Several Dutch pension funds have reported declines in their funding ratios during the fourth quarter of 2022 due to pension increases through indexation.
PMT’s current funding ratio fell from 109.4 per cent to 106.8 per cent in Q4, primarily due to the indexation of 4.2 per cent as of 1 January 2023 and the processing of new life expectancy figures.
In contrast to the previous three quarters, PMT’s return on its investment portfolio in Q4 was positive, at 0.4 per cent.
In Q4, PMT’s policy funding ratio, which is the average of the previous 12 months’ current funding ratios, rose from 107.2 per cent to 108.1 per cent.
The pension fund’s assets increased by around €0.9bn during Q4 to €75.4bn, while its liabilities rose by approximately €2.5bn to €70.6bn.
Its investment return for 2022 as a whole was -27.5 per cent.
“We are not afraid of a less financial year, because we are looking at long-term investments and obligations, whereby achieving an average excess return of 1.5 per cent is our objective,” said PMT employer chairman, Terry Troost.

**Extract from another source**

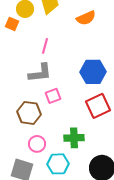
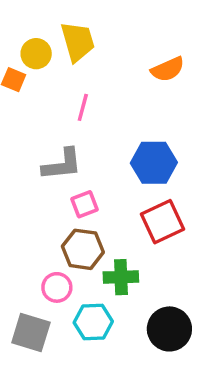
orange semicircle: (86, 18) -> (168, 69), moved
pink line: (45, 46) -> (83, 107), moved
brown hexagon: (29, 113) -> (83, 249), moved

“We have achieved that over the past five years. The negative return on the matching portfolio is the result of the rise in interest rates. This increase in interest means that you need less money to purchase a pension.”
Meanwhile, Dutch pension fund BPF Bouw reported a fall in its current funding ratio in Q4 from 140.9 per cent to 122 per cent.
It attributed the decline primarily to its 14.5 per cent increase in pensions, but also to the negative returns on its investments.
The fund’s policy funding ratio decreased from 131.9 per cent to 131.5 per cent over the same period.
BPF Bouw’s investments returned -2.1 per cent in the fourth quarter of 2022.
Dutch pension fund Provisum saw its policy funding ratio fall from 158.8 per cent in October 2022 to 151.1 per cent at the end of December 2022.